Activity: Below is a block of records. Copy every line in it that contains the word "Conservation".

*** Data excerpts Section Begins ***

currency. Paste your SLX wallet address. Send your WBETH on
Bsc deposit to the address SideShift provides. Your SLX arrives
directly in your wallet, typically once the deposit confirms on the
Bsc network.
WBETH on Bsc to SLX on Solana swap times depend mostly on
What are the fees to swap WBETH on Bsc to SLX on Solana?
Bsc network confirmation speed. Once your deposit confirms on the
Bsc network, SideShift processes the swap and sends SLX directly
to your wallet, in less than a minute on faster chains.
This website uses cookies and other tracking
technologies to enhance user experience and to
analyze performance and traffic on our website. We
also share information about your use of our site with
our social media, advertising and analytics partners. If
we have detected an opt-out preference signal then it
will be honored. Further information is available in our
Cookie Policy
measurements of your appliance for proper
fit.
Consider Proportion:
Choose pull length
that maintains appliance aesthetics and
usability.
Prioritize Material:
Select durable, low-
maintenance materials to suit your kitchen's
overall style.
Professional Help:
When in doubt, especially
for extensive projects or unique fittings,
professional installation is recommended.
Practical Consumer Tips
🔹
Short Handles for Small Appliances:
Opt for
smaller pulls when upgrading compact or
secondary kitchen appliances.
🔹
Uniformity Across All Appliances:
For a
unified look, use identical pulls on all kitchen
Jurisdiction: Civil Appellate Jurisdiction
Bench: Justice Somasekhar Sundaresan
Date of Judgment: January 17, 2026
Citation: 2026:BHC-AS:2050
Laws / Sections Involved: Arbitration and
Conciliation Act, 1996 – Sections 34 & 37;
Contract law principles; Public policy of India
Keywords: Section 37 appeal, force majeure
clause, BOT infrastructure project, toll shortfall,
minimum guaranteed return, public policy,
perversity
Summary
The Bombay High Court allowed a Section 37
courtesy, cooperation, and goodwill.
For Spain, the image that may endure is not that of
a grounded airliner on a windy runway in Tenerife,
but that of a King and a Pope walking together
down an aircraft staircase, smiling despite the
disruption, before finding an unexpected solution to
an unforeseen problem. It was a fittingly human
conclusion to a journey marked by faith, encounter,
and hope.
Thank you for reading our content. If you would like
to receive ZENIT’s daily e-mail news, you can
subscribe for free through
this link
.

*** Data excerpts Section Ends ***
*** Data excerpts Section Begins ***

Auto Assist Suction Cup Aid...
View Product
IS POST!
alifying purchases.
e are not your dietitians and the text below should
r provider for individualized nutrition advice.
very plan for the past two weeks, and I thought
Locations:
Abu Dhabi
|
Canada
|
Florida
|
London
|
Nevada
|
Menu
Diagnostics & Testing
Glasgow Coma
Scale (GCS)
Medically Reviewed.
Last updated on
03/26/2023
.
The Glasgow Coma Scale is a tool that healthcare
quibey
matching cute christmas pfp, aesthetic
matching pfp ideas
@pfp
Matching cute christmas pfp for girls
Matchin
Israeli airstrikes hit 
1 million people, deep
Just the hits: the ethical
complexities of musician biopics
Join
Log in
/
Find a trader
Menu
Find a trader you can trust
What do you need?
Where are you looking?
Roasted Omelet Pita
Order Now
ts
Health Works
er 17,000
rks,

*** Data excerpts Section Ends ***
*** Data excerpts Section Begins ***

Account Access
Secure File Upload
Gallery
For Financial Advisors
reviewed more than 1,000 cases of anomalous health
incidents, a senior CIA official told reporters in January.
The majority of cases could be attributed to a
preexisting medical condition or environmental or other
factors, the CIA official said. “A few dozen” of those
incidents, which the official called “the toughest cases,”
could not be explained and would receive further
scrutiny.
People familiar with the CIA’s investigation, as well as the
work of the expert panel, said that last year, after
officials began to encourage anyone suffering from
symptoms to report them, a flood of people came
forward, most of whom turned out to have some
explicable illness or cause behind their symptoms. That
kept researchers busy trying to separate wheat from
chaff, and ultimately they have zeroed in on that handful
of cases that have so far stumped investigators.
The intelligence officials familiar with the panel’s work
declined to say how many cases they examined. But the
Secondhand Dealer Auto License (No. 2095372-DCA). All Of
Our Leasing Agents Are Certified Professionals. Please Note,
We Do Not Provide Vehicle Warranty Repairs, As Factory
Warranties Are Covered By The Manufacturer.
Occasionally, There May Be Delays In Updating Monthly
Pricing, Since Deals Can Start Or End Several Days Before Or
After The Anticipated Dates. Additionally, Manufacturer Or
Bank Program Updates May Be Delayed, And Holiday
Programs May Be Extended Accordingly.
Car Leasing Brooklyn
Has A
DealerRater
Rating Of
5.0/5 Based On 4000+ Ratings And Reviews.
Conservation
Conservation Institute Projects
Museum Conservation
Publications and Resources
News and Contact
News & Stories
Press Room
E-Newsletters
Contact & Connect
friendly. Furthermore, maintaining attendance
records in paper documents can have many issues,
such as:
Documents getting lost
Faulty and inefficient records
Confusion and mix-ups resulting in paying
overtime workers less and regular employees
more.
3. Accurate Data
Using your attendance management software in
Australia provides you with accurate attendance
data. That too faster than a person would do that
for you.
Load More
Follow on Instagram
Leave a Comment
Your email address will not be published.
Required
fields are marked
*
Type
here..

*** Data excerpts Section Ends ***

Response area:
Conservation
Conservation Institute Projects
Museum Conservation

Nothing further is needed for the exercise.